One time I thought she was trying to make me come lay her—flirting to herself at sink—lay back on huge bed that filled most of the room, dress up round her hips, big slash of hair, scars of operations, pancreas, belly wounds, abortions, appendix, stitching of incisions pulling down in the fat like hideous thick zippers—ragged long lips between her legs—What, even, smell of asshole? I was cold—later revolted a little, not much—seemed perhaps a good idea to try—know the Monster of the Beginning Womb—Perhaps—that way. Would she care? She needs a lover.

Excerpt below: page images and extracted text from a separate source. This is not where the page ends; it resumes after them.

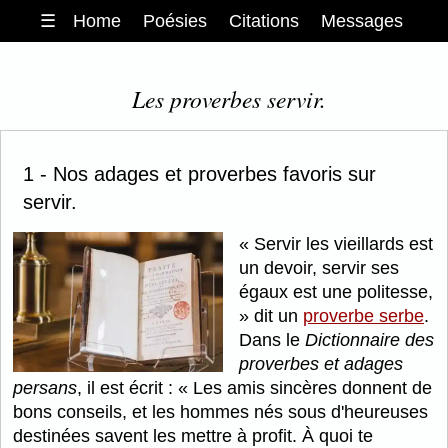
☰
Home
Poésies
Citations
Messages
Les proverbes servir.
1 - Nos adages et proverbes favoris sur
servir.
Servir les vieillards est
un devoir, servir ses
égaux est une politesse,
dit un
proverbe serbe
.
Dans le
Dictionnaire des
proverbes et adages
persans
, il est écrit :
Les amis sincères donnent de
bons conseils, et les hommes nés sous d'heureuses
destinées savent les mettre à profit. À quoi te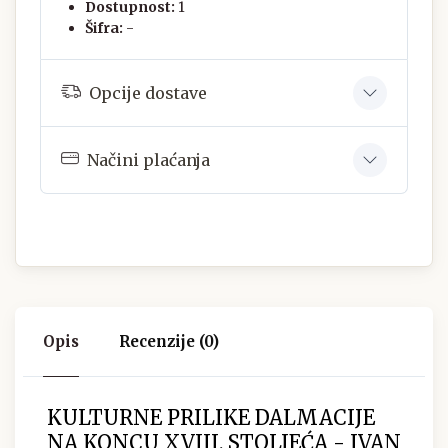
Dostupnost:
1
Šifra:
-
Opcije dostave
Načini plaćanja
Opis
Recenzije (0)
KULTURNE PRILIKE DALMACIJE
NA KONCU XVIII. STOLJEĆA - IVAN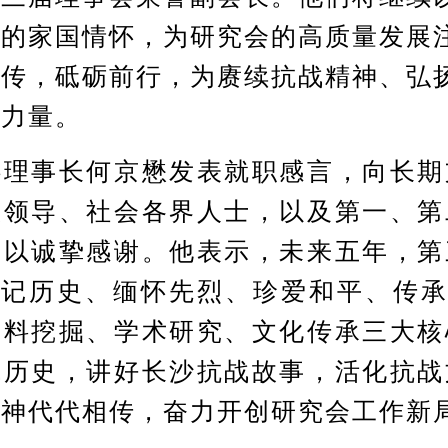
厚的家国情怀，为研究会的高质量发展
相传，砥砺前行，为赓续抗战精神、弘
与力量。
事长何京懋发表就职感言，向长期
级领导、社会各界人士，以及第一、第
致以诚挚感谢。他表示，未来五年，第
铭记历史、缅怀先烈、珍爱和平、传承
史料挖掘、学术研究、文化传承三大核
战历史，讲好长沙抗战故事，活化抗战
精神代代相传，奋力开创研究会工作新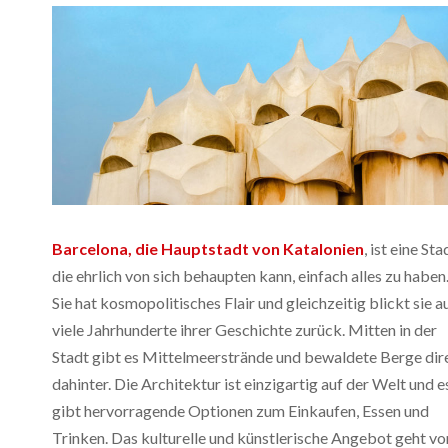
Barcelona, die Hauptstadt von Katalonien
, ist eine Sta
die ehrlich von sich behaupten kann, einfach alles zu haben
Sie hat kosmopolitisches Flair und gleichzeitig blickt sie a
viele Jahrhunderte ihrer Geschichte zurück. Mitten in der
Stadt gibt es Mittelmeerstrände und bewaldete Berge dir
dahinter. Die Architektur ist einzigartig auf der Welt und e
gibt hervorragende Optionen zum Einkaufen, Essen und
Trinken. Das kulturelle und künstlerische Angebot geht vo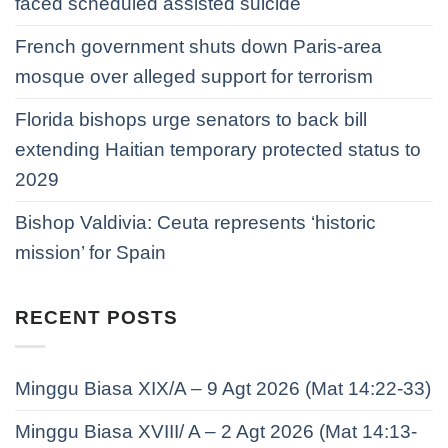
faced scheduled assisted suicide
French government shuts down Paris-area
mosque over alleged support for terrorism
Florida bishops urge senators to back bill
extending Haitian temporary protected status to
2029
Bishop Valdivia: Ceuta represents ‘historic
mission’ for Spain
RECENT POSTS
Minggu Biasa XIX/A – 9 Agt 2026 (Mat 14:22-33)
Minggu Biasa XVIII/ A – 2 Agt 2026 (Mat 14:13-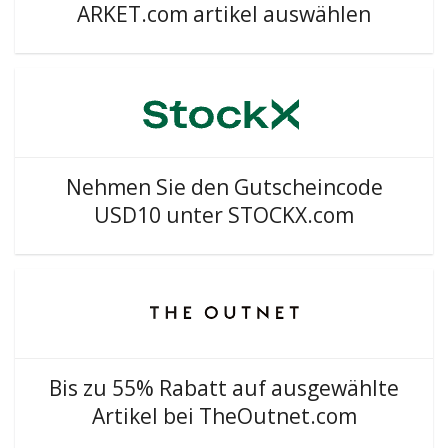
ARKET.com artikel auswählen
Nehmen Sie den Gutscheincode
USD10 unter STOCKX.com
Bis zu 55% Rabatt auf ausgewählte
Artikel bei TheOutnet.com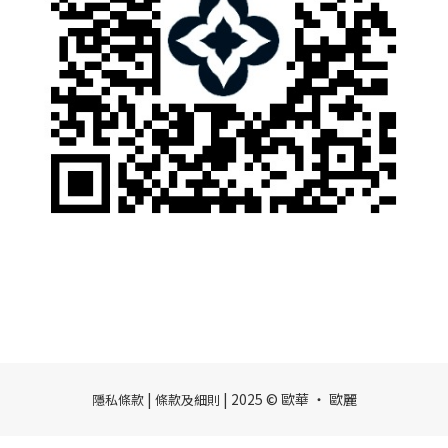
|
| 2025 © 歐華 ‧ 歐麗
隱私條款
條款及細則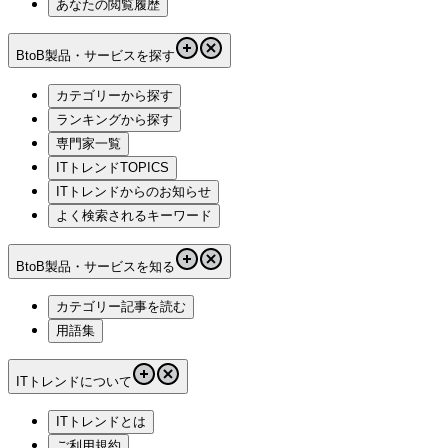
あなたの閲覧履歴
BtoB製品・サービスを探す
カテゴリーから探す
ランキングから探す
専門家一覧
ITトレンドTOPICS
ITトレンドからのお知らせ
よく検索されるキーワード
BtoB製品・サービスを知る
カテゴリー記事を読む
用語集
ITトレンドについて
ITトレンドとは
ご利用規約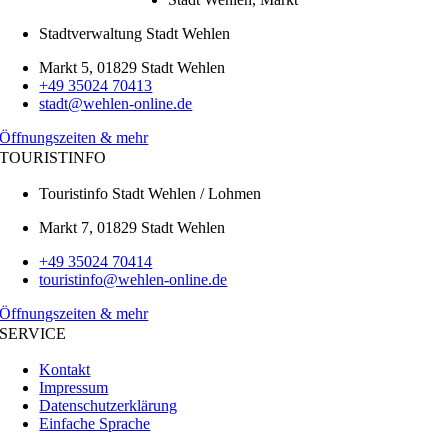
Stadtverwaltung Stadt Wehlen
Markt 5, 01829 Stadt Wehlen
+49 35024 70413
stadt@wehlen-online.de
Öffnungszeiten & mehr
TOURISTINFO
Touristinfo Stadt Wehlen / Lohmen
Markt 7, 01829 Stadt Wehlen
+49 35024 70414
touristinfo@wehlen-online.de
Öffnungszeiten & mehr
SERVICE
Kontakt
Impressum
Datenschutzerklärung
Einfache Sprache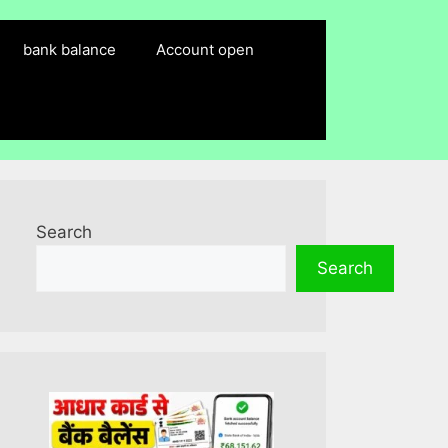
bank balance
Account open
Search
Search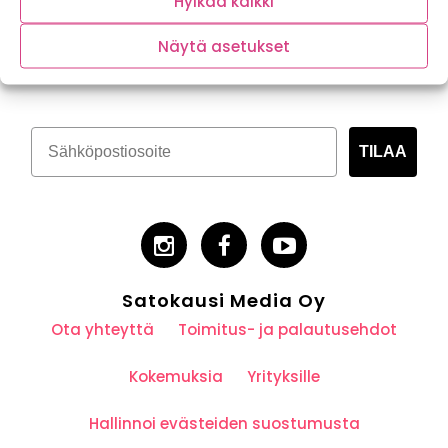
Hylkää kaikki
Tilaa kasvispitoinen uutiskirje
Näytä asetukset
TILAA
Satokausi Media Oy
Ota yhteyttä
Toimitus- ja palautusehdot
Kokemuksia
Yrityksille
Hallinnoi evästeiden suostumusta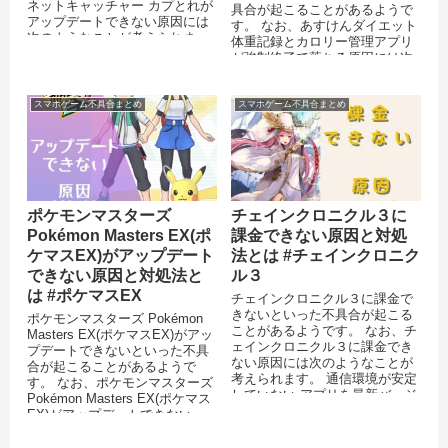
ネットキャッチャー カプとれが
具合が起こることがあるようで
アップデートできない原因には
す。 なお、あすけんダイエット
次のようなことが考えられま
体重記録とカロリー管理アプリ
す。 AppStoreやPlayスト...
が強制終了で落ちる原因には次
のようなことが考えられます。
スマ...
スマホゲーム不具合まとめ
スマホゲーム不具合まとめ
ポケモンマスターズ
チェインクロニクル３に
Pokémon Masters EX(ポ
課金できない原因と対処
ケマスEX)がアップデート
法とは #チェインクロニク
できない原因と対処法と
ル３
は #ポケマスEX
チェインクロニクル３に課金で
きないといった不具合が起こる
ポケモンマスターズ Pokémon
ことがあるようです。 なお、チ
Masters EX(ポケマスEX)がアッ
ェインクロニクル３に課金でき
プデートできないといった不具
ない原因には次のようなことが
合が起こることがあるようで
考えられます。 通信環境が安定
す。 なお、ポケモンマスターズ
していない アプリを最新バージ
Pokémon Masters EX(ポケマス
ョンにアップデートしていない
EX)がアップデートできない...
...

As his mother begins to die, the speaker turns back to her days of youth in his imagination:

   O Russian faced, woman on the grass, your long black hair is crowned with flowers, the mandolin is on your knees—
       Communist beauty, sit here married in the summer among daisies, promised happiness at hand—
….
blessed daughter come to America, I long to hear your voice again, remembering your mother’s music, in the Song of the Natural Front—
       O glorious muse that bore me from the womb, gave suck first mystic life & taught me talk and music, from whose pained head I first took Vision—
       Tortured and beaten in the skull—What mad hallucinations of the damned that drive me out of my own skull to seek Eternity till I find Peace for Thee, O Poetry—and for all humankind call on the Origin
O beautiful Garbo of my Karma—all photographs from 1920 in Camp Nicht-Gedeiget here unchanged—with all the teachers from Vewark—Nor Elanor be gone, nor Max await his specter—nor Louis retire from this High School—

At her death, Kurtzlike, she yells out “All the Horror!” The poem’s mystical, bizarre ending picks up many of the references from earlier stanzas (keys, bars, sunlight), seemingly reclaiming the visionary status of the poet for the modern era:

2 days after her death I got her letter—
       Strange Prophecies anew! She wrote—‘The key is in the window, the key is in the sunlight at the window—I have the key—Get married Allen don’t take drugs—the key is in the bars, in the sunlight in the window.
                                                       Love,
                                                               your mother’
       which is Naomi—
The key that unlocks the beginning of the poem is death itself. The last line plays on the adjectival meaning of Naomi – “beautiful or delightful” (in the Bible, the mother in law of Ruth who lost both her sons and her husband), turning over some of the horror of the memories with an act of love. The “roar of memory” at the end of the poem comes back as a vast highschool, representing America’s institutional wasteland and yet its unbounded possibilities as well.